--- EXERCISE DATA ---
************

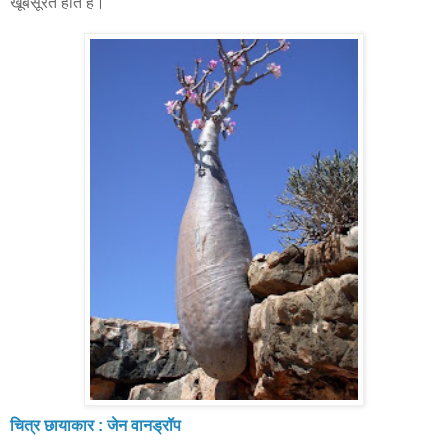
खूबसूरत होते हैं।
चित्र छायाकार : जेन वानड्रॉप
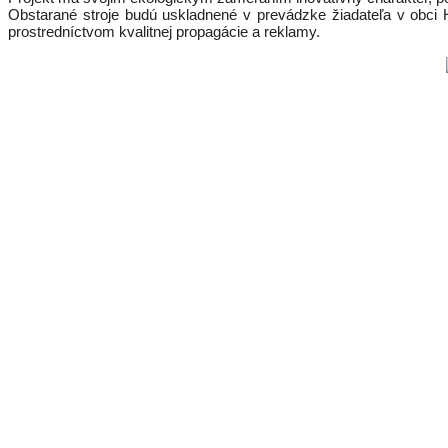
Obstarané stroje budú uskladnené v prevádzke žiadateľa v obci 
prostredníctvom kvalitnej propagácie a reklamy.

************

--- EXERCISE BRIEF ---
Reproduce the material above in full, exactly, with no images.

--- TASK RESPONSE ---
खूबसूरत होते हैं।
चित्र छायाकार : जेन वानड्रॉप
Obstarané stroje budú uskladnené v prevádzke žiadateľa v obci 
prostredníctvom kvalitnej propagácie a reklamy.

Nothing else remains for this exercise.